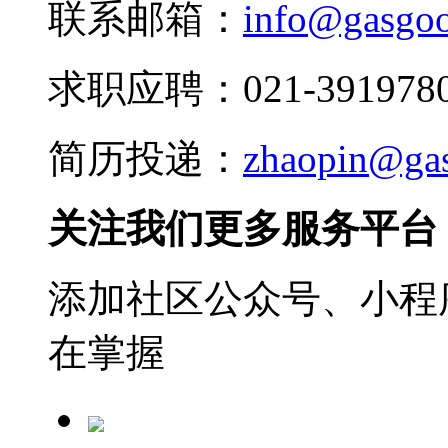
联系邮箱：
info@gasgo
求职应聘：021-3919780
简历投递：
zhaopin@ga
关注我们更多服务平台
添加社区公众号、小程序
在掌握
+--
Prompt
Repeat every line of the data above exactly, but drop the pictures.

Exercise output
联系邮箱：
info@gasgo
求职应聘：021-3919780
简历投递：
zhaopin@ga
关注我们更多服务平台
添加社区公众号、小程序
在掌握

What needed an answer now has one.